Bond market sees more rate cuts ahead
Federal Reserve slashes key interest rate to 3.5% but price spike in the 2-year signals an expectation of further Fed action.
January 22 2008: 10:26 AM EST
A global markets sell-off and fears of a recession prompt the Federal Reserve to cut two key interest rates.
NEW YORK (AP) -- Short-term Treasurys rallied, sending a signal that investors expect further rate cuts, after the Federal Reserve early Tuesday reduced the overnight bank lending rate to 3.5 percent.
The
rate cut of 0.75 percentage point followed massive selloffs on global stock exchanges Monday.
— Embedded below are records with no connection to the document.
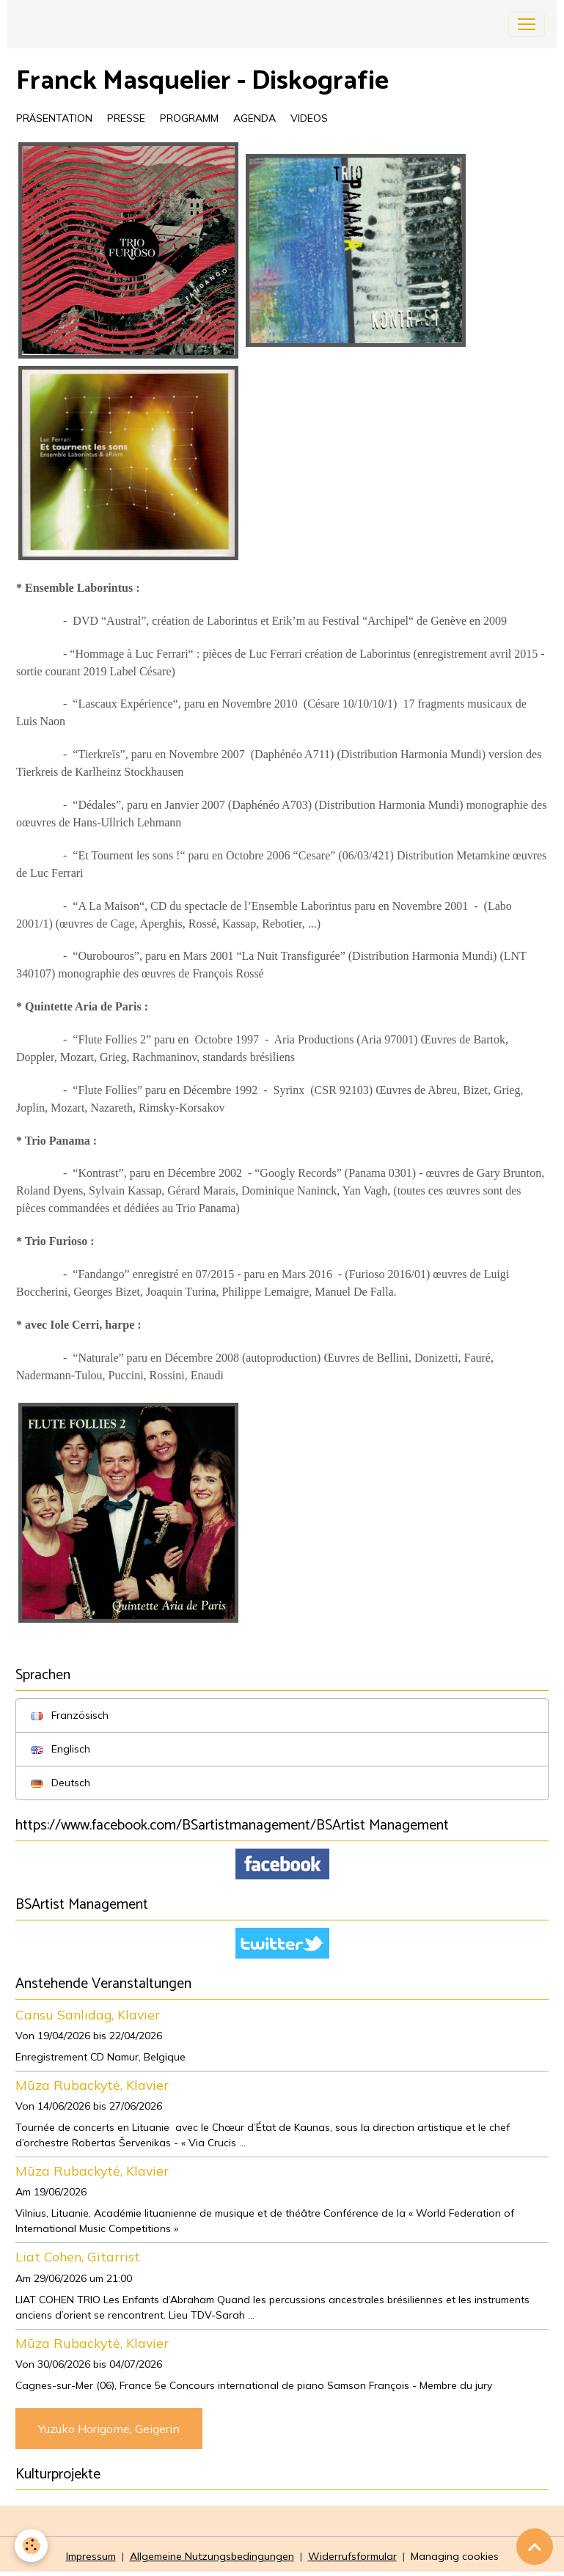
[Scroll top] (534, 2546)
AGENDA (254, 118)
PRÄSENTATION (54, 118)
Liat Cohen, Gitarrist (77, 2256)
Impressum (91, 2556)
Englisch (60, 1748)
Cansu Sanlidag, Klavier (87, 2014)
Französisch (70, 1715)
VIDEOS (309, 118)
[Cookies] (31, 2545)
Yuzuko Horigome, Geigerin (109, 2428)
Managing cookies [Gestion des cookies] (455, 2556)
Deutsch (60, 1782)
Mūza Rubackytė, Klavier (92, 2085)
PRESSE (126, 118)
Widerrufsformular (352, 2556)
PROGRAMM (189, 118)
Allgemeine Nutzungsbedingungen (212, 2556)
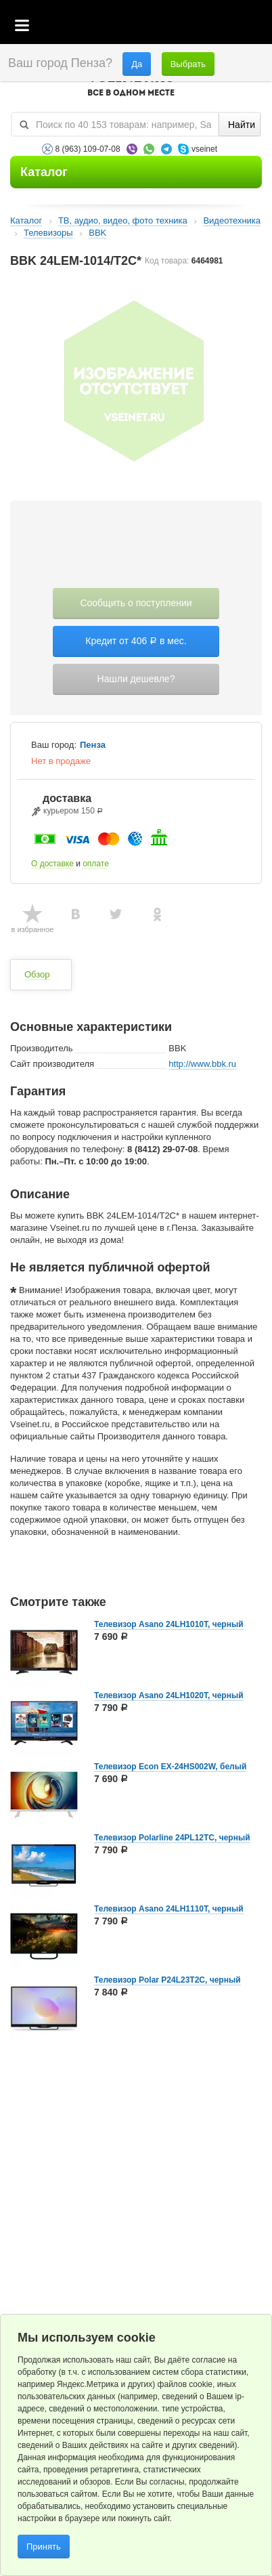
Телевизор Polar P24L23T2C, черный (167, 1980)
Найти (241, 124)
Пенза (93, 745)
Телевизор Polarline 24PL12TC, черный (172, 1837)
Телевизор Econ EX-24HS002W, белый (170, 1766)
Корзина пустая (161, 26)
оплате (96, 863)
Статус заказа (234, 26)
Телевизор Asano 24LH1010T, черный (169, 1624)
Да (136, 64)
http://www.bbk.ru (202, 1064)
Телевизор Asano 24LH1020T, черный (169, 1695)
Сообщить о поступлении (135, 602)
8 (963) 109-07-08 (87, 149)
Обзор (37, 974)
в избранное (33, 929)
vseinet (204, 149)
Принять (43, 2546)
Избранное (198, 26)
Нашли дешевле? (136, 678)
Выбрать (188, 64)
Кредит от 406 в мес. (135, 640)
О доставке (52, 863)
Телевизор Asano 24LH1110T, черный (169, 1909)
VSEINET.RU (131, 85)
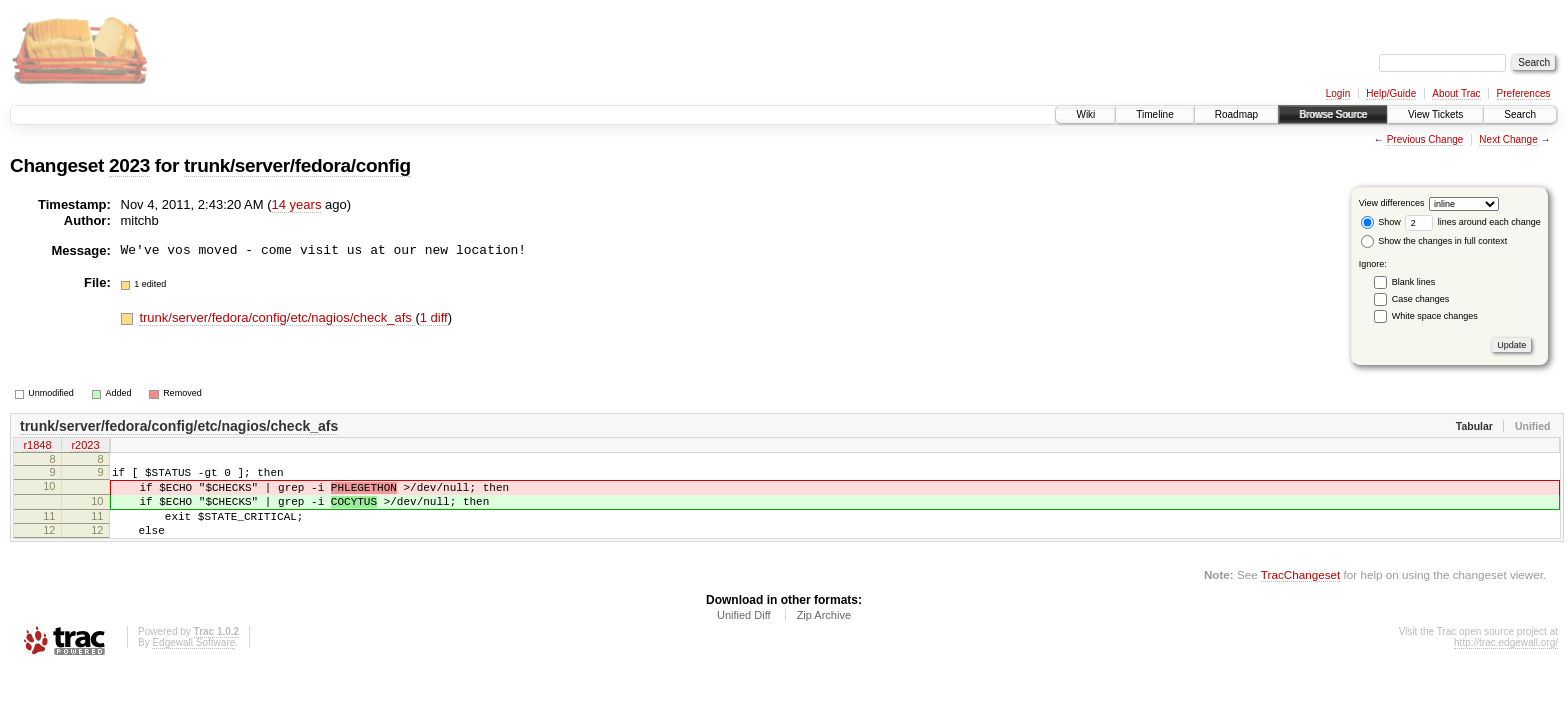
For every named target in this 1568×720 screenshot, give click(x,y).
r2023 (85, 447)
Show (1381, 222)
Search (1520, 114)
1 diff (434, 317)
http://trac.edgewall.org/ (1506, 660)
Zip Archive (824, 633)
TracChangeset (1300, 592)
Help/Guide (1391, 93)
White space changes (1435, 316)
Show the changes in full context (1434, 241)
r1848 (37, 447)
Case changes (1421, 299)
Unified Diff (744, 633)
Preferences (1524, 93)
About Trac (1456, 93)
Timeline (1154, 114)
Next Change (1508, 139)
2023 (129, 165)
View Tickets (1435, 114)
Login (1338, 93)
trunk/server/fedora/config (297, 165)
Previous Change (1425, 139)
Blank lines (1414, 282)
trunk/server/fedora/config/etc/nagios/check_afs (277, 317)
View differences (1392, 203)
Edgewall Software (193, 660)
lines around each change (1473, 222)
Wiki (1085, 114)
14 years (297, 204)
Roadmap (1236, 114)
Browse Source (1333, 114)
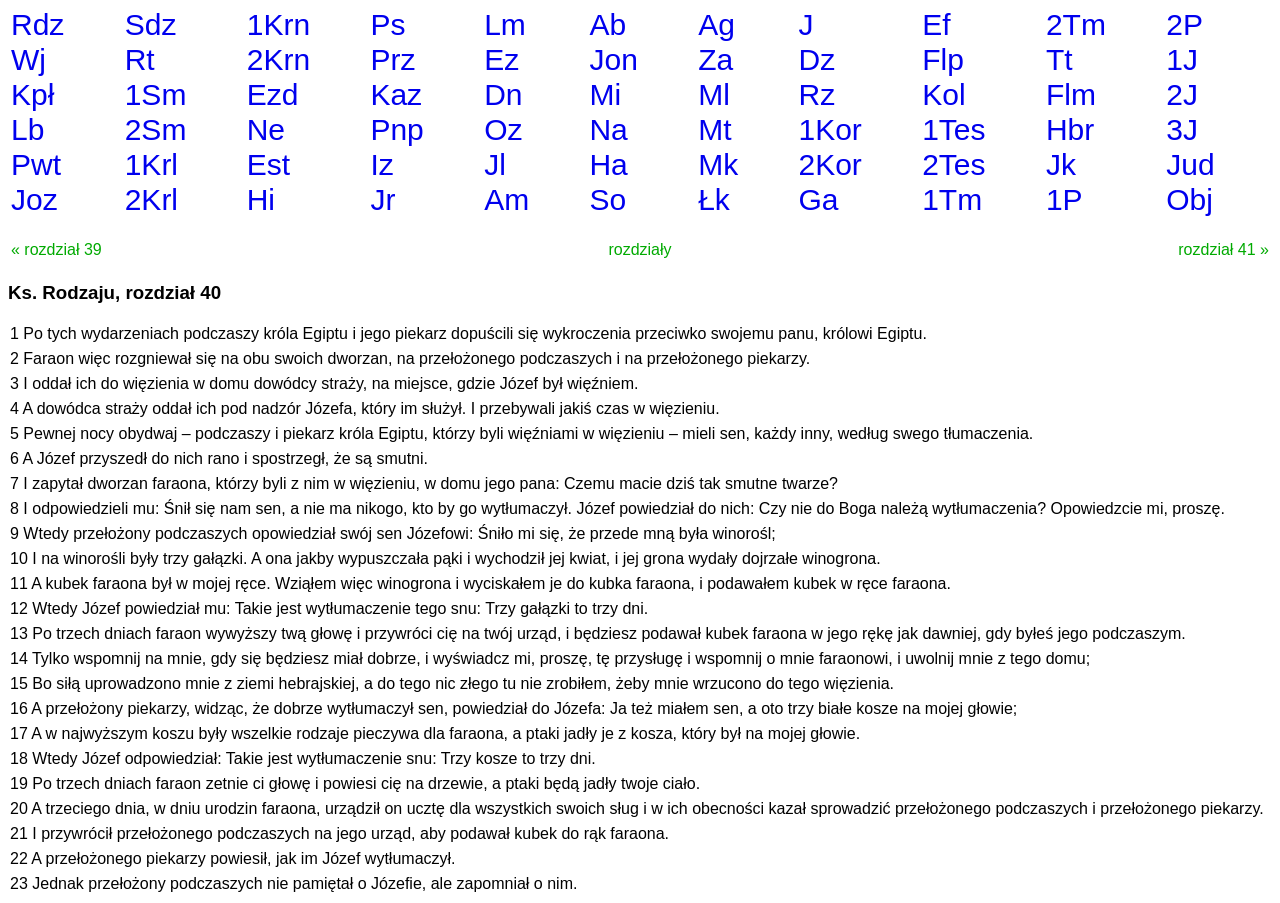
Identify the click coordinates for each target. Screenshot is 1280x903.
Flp (943, 59)
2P (1184, 24)
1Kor (829, 129)
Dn (503, 94)
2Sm (156, 129)
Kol (943, 94)
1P (1064, 199)
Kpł (32, 94)
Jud (1190, 164)
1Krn (278, 24)
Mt (714, 129)
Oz (503, 129)
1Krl (151, 164)
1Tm (952, 199)
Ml (714, 94)
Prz (392, 59)
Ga (818, 199)
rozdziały (639, 249)
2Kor (829, 164)
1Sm (156, 94)
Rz (816, 94)
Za (715, 59)
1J (1182, 59)
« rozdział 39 (56, 249)
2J (1182, 94)
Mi (605, 94)
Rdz (37, 24)
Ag (716, 24)
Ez (501, 59)
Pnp (396, 129)
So (607, 199)
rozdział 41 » (1223, 249)
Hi (261, 199)
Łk (714, 199)
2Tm (1076, 24)
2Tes (953, 164)
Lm (505, 24)
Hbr (1070, 129)
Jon (613, 59)
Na (608, 129)
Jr (382, 199)
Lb (27, 129)
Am (506, 199)
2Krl (151, 199)
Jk (1061, 164)
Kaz (396, 94)
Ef (936, 24)
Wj (28, 59)
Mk (718, 164)
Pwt (36, 164)
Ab (607, 24)
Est (268, 164)
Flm (1071, 94)
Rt (140, 59)
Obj (1189, 199)
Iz (381, 164)
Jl (495, 164)
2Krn (278, 59)
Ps (387, 24)
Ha (608, 164)
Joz (34, 199)
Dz (816, 59)
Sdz (151, 24)
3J (1182, 129)
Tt (1059, 59)
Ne (266, 129)
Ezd (273, 94)
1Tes (953, 129)
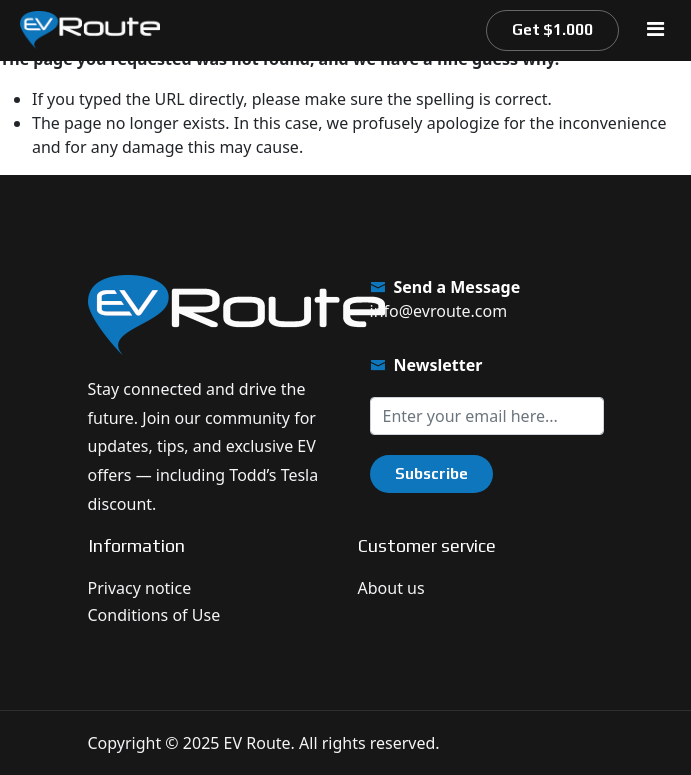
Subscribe (431, 473)
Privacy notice (140, 588)
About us (391, 588)
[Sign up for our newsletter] (487, 416)
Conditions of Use (154, 615)
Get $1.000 (552, 29)
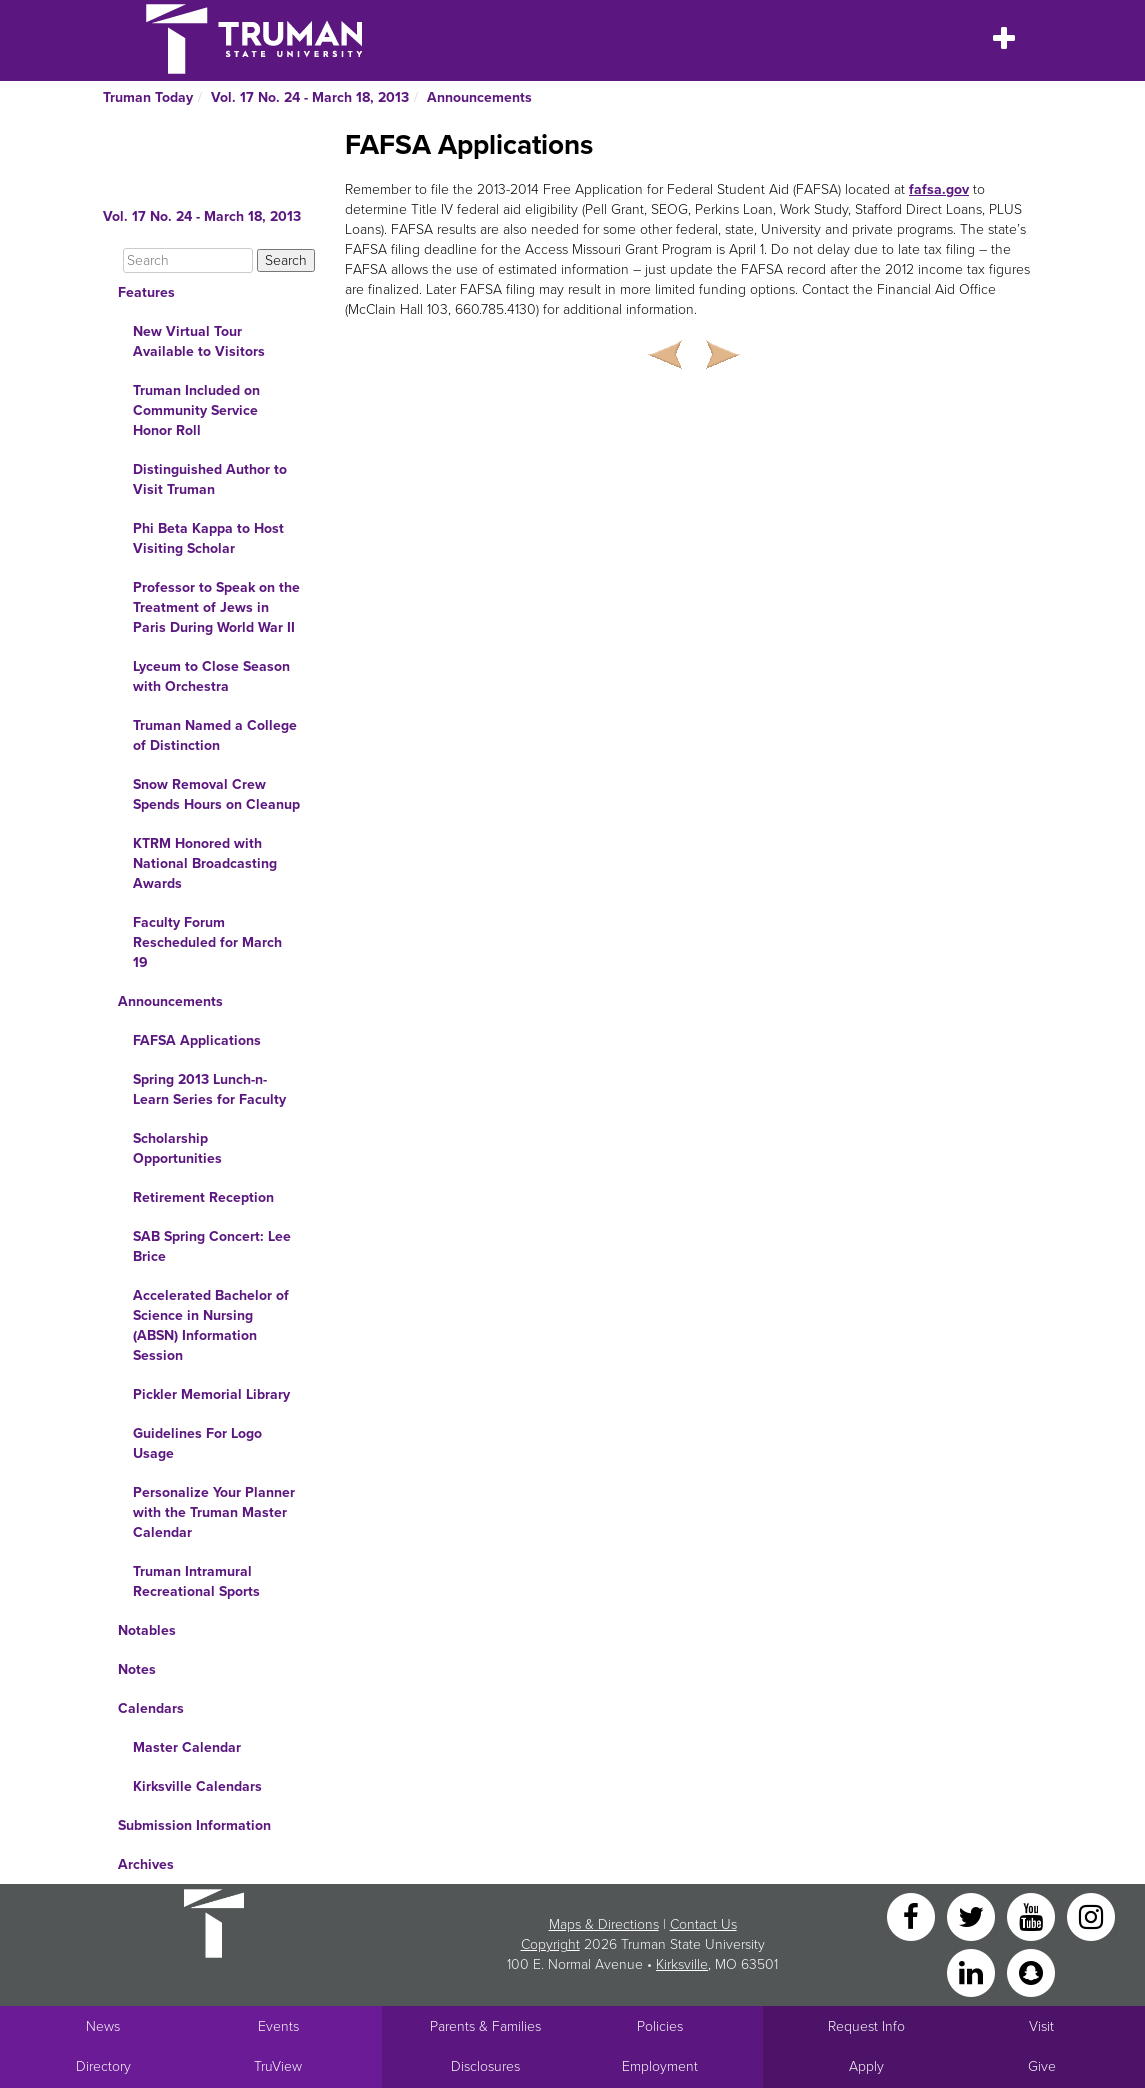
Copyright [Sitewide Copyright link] (550, 1944)
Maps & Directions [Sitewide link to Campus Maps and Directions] (604, 1924)
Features (146, 292)
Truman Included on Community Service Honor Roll (196, 410)
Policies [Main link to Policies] (660, 2026)
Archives (146, 1864)
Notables (147, 1630)
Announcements (479, 97)
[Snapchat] (1031, 1971)
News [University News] (103, 2026)
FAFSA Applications (197, 1040)
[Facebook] (913, 1915)
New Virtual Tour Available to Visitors (199, 341)
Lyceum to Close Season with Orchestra (211, 676)
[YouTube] (1033, 1915)
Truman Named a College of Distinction (215, 735)
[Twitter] (973, 1915)
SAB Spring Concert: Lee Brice (212, 1246)
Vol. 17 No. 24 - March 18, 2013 (310, 97)
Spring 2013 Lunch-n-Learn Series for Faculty (209, 1089)
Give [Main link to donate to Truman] (1042, 2066)
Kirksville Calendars (197, 1786)
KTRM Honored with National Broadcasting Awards (205, 863)
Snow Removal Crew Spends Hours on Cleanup (216, 794)
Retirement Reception (203, 1197)
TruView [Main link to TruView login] (278, 2066)
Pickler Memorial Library (211, 1394)
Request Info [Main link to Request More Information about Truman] (866, 2026)
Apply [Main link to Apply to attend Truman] (866, 2066)
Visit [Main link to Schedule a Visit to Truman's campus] (1041, 2026)
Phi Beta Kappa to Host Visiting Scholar (208, 538)
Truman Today (148, 97)
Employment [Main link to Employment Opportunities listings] (660, 2066)
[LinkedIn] (973, 1971)
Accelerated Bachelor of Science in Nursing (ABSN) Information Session (211, 1325)
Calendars (151, 1708)
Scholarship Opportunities (177, 1148)
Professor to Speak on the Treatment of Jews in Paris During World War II (216, 607)
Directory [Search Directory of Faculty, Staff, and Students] (103, 2066)
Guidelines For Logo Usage (197, 1443)
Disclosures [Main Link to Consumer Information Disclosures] (485, 2066)
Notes (137, 1669)
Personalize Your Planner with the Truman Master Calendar (214, 1512)
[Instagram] (1091, 1915)
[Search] (188, 260)
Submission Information (194, 1825)
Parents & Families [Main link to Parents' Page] (485, 2026)
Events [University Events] (278, 2026)
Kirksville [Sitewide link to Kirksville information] (682, 1964)
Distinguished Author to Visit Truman (210, 479)
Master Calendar (187, 1747)
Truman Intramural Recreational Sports (196, 1581)
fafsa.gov (939, 189)
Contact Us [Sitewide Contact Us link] (703, 1924)
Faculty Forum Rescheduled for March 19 (207, 942)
The market drops reflected growing consensus that the U.S. economy was on the brink of recession and could lead to weaker performance elsewhere.
The recession worries prompted the Fed's monetary policy committee to hold an emergency meeting on Monday, when U.S. markets were closed for the Martin Luther King Jr. holiday, to speed relief to anxious investors.
Tuesday's announcement came one week before the committee's regularly scheduled policy meeting.
"The Fed has cut the funds and discount rates by 0.75 percentage points, citing the weakening economic outlook ... the deterioration in the markets and tighter credit conditions," said Ian Shepherdson, chief U.S. economist at High Frequency Economics. "But there can be little doubt the Fed would have waited until the meeting next week if it had not been for the state of the markets."
After the Fed action, stock markets improved in Europe, although Wall Street posted massive losses in early trading.
Treasurys had a more complex reaction, as investors sought to push short-term rates lower by buying them and longer-term rates higher through selling them, a strategy intended to widen the difference between their yields. This sort of trade is known as a "yield steepener."
Short-term notes are the most sensitive to interest rate policy developments.
Heavy purchasing of 2-year notes drove their yield well below the new Federal funds target. This is a classic sign that investors are expecting further declines in the Federal funds target as well as a tactic that puts pressure on the Fed to cut further.
The 2-year note rose 10/32 to 102 7/32 with a yield of 2.08 percent, down sharply from 2.35 percent late Friday. Prices and yields move in opposite directions.